Put simply: __decorators wrap a function, modifying its behavior.__  
  
The way you decorated say_whee() above is a little clunky. First of all, you end up typing the name say_whee three times. In addition, the decoration gets a bit hidden away below the definition of the function. Instead, __Python allows you to use decorators in a simpler way with the @ symbol__, sometimes called the “pie” syntax. The following example does the exact same thing as the first decorator example:

In [140]:
@my_decorator
def say_wheeee():
    print("Wheeee!")

In [141]:
say_wheeee()

Something is happening before the function is called.
Wheeee!
Something is happening after the function is called.


Recall that a __decorator is just a regular Python function.__ All the usual tools for easy reusability are available, such as saving it in a **module** (which is simply a .py file).

In [142]:
def do_twice(func):
    def wrapper_do_twice():
        func()
        func()
    return wrapper_do_twice

## 9. Classes<a class="anchor" id="bullet9"></a>

Classes are part of a programming paradigm called **object-oriented programming**. Object-oriented programming, or OOP for short, focuses on building reusable blocks of code called **classes**. When you want to use a class in one of your programs, you make an object from that class, which is where the phrase "object-oriented" comes from. Python itself is not tied to object-oriented programming, but you will be using objects in most or all of your Python projects. In order to understand classes, you have to understand some of the language that is used in OOP.

A __class__ is a body of code that defines the attributes and behaviors required to accurately model something you need for your program.
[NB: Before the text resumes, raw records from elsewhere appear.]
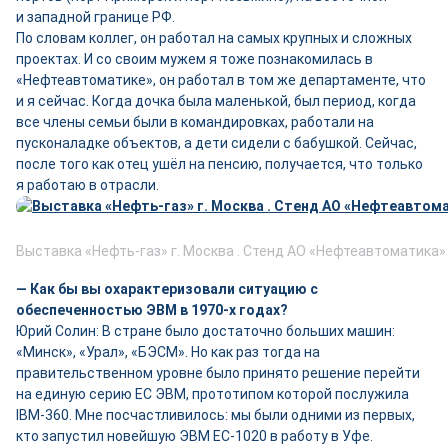
и западной границе РФ.
По словам коллег, он работал на самых крупных и сложных
проектах. И со своим мужем я тоже познакомилась в
«Нефтеавтоматике», он работал в том же департаменте, что
и я сейчас. Когда дочка была маленькой, был период, когда
все члены семьи были в командировках, работали на
пусконаладке объектов, а дети сидели с бабушкой. Сейчас,
после того как отец ушёл на пенсию, получается, что только
я работаю в отрасли.
Выставка «Нефть-газ» г. Москва . Стенд АО «Нефтеавтоматика»
— Как бы вы охарактеризовали ситуацию с
обеспеченностью ЭВМ в 1970-х годах?
Юрий Солин: В стране было достаточно больших машин:
«Минск», «Урал», «БЭСМ». Но как раз тогда на
правительственном уровне было принято решение перейти
на единую серию ЕС ЭВМ, прототипом которой послужила
IBM-360. Мне посчастливилось: мы были одними из первых,
кто запустил новейшую ЭВМ ЕС-1020 в работу в Уфе.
You can model something from the real world, such as a rocket ship or a guitar string, or you can model something from a virtual world such as a rocket in a game, or a set of physical laws for a game engine.

An __attribute__ is a piece of information. In code, an attribute is just a variable that is part of a class.
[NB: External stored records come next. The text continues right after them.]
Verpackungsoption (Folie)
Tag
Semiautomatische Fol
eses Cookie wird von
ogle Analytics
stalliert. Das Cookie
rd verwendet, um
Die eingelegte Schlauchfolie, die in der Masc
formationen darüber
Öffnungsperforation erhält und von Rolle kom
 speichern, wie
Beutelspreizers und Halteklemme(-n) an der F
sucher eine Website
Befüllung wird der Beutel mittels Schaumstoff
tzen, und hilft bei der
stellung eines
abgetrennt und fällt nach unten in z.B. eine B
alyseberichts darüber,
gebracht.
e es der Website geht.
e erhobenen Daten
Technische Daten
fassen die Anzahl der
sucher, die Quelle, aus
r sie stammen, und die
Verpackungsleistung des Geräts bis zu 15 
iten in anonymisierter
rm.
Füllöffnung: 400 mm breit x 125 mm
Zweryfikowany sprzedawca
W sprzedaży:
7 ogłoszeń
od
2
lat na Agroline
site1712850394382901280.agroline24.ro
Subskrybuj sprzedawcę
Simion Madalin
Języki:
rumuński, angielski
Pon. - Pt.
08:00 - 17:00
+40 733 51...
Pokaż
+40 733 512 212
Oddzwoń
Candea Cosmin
A __behavior__ is an action that is defined within a class. These are made up of __methods__, which are just functions that are defined for the class.
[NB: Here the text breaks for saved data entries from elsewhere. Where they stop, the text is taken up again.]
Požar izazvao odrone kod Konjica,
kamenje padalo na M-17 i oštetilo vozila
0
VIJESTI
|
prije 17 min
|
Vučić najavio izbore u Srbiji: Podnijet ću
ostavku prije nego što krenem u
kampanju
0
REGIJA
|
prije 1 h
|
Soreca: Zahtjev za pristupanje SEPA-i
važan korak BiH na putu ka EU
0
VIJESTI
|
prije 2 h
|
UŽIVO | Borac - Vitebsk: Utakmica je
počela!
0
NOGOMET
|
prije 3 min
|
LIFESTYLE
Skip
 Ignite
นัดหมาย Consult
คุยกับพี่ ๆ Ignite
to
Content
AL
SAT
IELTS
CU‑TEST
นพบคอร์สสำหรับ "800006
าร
An __object__ is a particular **instance** of a class. An object has a certain set of values for all of the attributes (variables) in the class. You can have as many objects as you want for any one class.

There is much more to know, but these words will help you get started. They will make more sense as you see more examples, and start to use classes on your own.

The vast majority of object-oriented programming you'll do in Python is object-based programming in which you primarily create and use objects of existing classes. For example, Python's in-built types like int, float, str, tuple, dict and set are classes. You've also used NumPy arrays and pandas Series and DataFrame objects - which are all custom classes built by someone else.  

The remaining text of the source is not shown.